Tax Administration

IRS' 1998 Tax Filing Season Gao ID: GGD-99-21 December 31, 1998

Internal Revenue Service (IRS) indicators show that IRS generally met or exceeded its performance goals for the 1998 tax filing season. Included in IRS indicators are measures of the timeliness of its processing of refunds, the accessibility of its telephone service, the accuracy with which it processes returns, and the accuracy of the assistance it gives over the telephone. Although millions of taxpayers used the services provided by IRS' walk-in sites during the 1998 tax filing season, the agency lacked meaningful nationwide data for assessing the performance of those sites.
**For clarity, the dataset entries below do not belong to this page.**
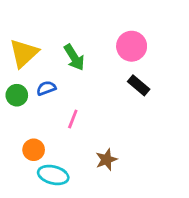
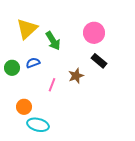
yellow triangle: (24, 53) -> (27, 29), moved
brown star: (106, 160) -> (76, 76), moved

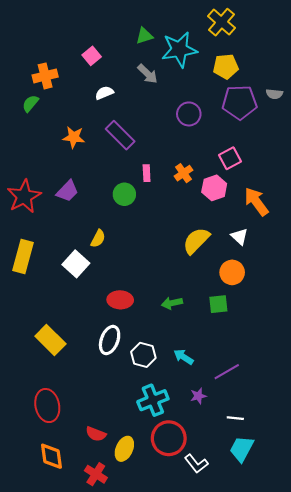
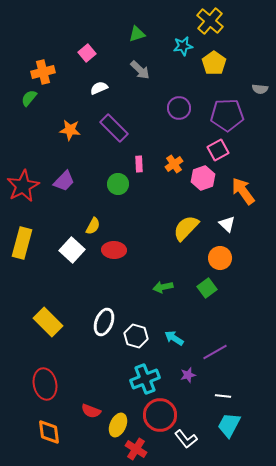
cyan star: (179, 50) -> (183, 46), moved, size x0.6
yellow pentagon: (226, 66) -> (214, 63), turned -30
purple pentagon: (240, 102) -> (227, 115), moved
red ellipse: (120, 300) -> (114, 250), moved
green square: (218, 304) -> (207, 288), turned -30
red cross: (96, 474) -> (136, 449), moved

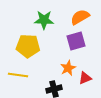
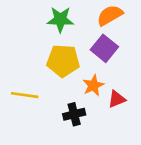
purple square: (76, 41) -> (104, 48), turned -36
yellow pentagon: (28, 46) -> (63, 61), moved

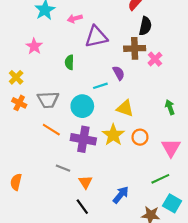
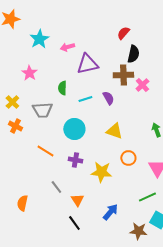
cyan line: (100, 86) -> (85, 99), moved
gray trapezoid: (48, 100) -> (42, 110), moved
yellow star: (113, 135) -> (101, 172), moved, turned -30
purple cross: (83, 139) -> (75, 160), size x0.6
gray line: (63, 168) -> (56, 187), turned 32
orange semicircle: (16, 182) -> (22, 203), moved

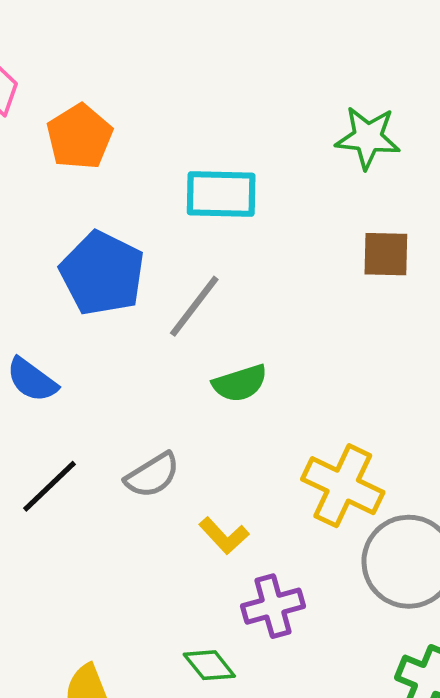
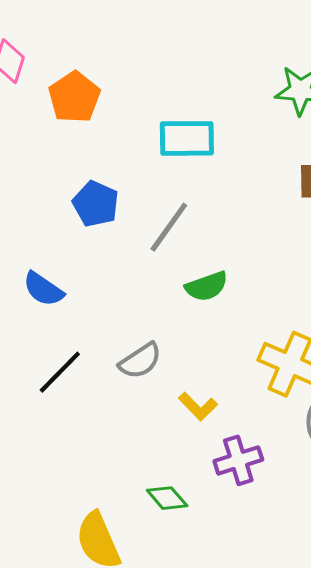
blue pentagon: (102, 273) -> (96, 204), size x0.7
green diamond: (209, 665) -> (167, 498), moved

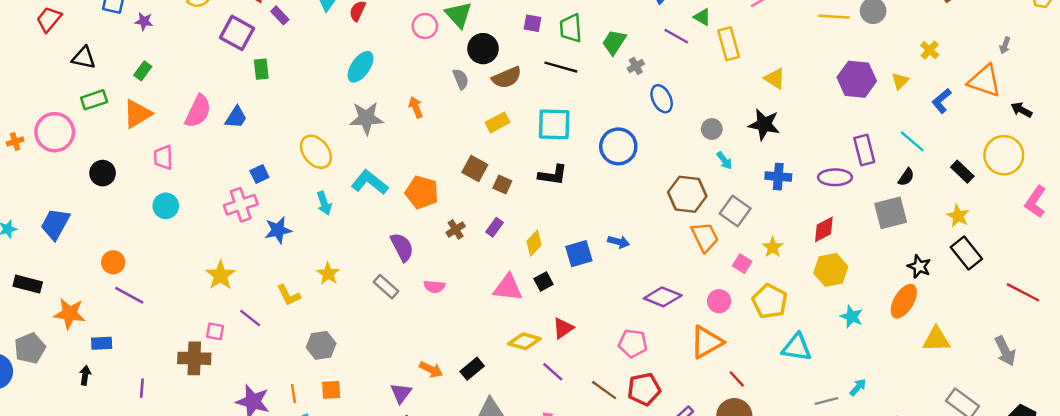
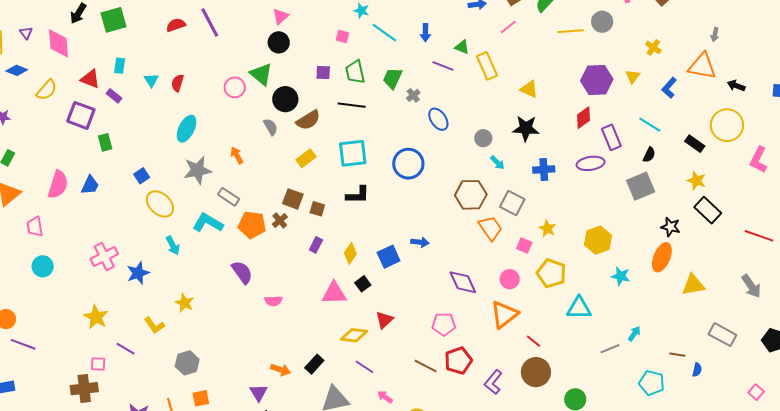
blue square: (259, 174) -> (142, 176), moved
brown cross: (456, 229) -> (280, 221), moved
red diamond: (824, 229) -> (583, 118), moved
gray rectangle: (386, 287) -> (229, 197), moved
purple diamond: (663, 297) -> (463, 282), turned 52
purple line: (553, 372) -> (365, 367), moved

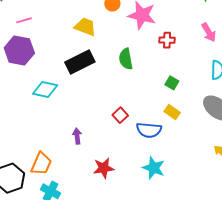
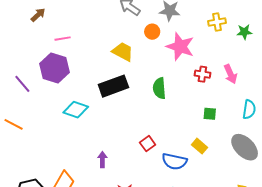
pink arrow: (209, 32) -> (230, 74), moved
green square: (172, 83) -> (210, 114), moved, turned -32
This report also discusses six specific areas: (1) IRS efforts to increase the use of electronic filing; (2) IRS' progress in addressing an issue discussed in GAO reports on the 1996 and 1997 filing seasons involving the use of private banks to process some tax payments; (3) IRS' implementation of the 1997 tax law change dealing with capital gains; (4) the status of IRS' efforts to reduce Earned Income Credit noncompliance; (5) the ability of taxpayers seeking assistance to reach IRS by telephone; and (6) other IRS efforts to provide information to taxpayers, such as its web site on the Internet and TeleTax. GAO also discusses IRS' test of a new processing system that has implications for future filing seasons.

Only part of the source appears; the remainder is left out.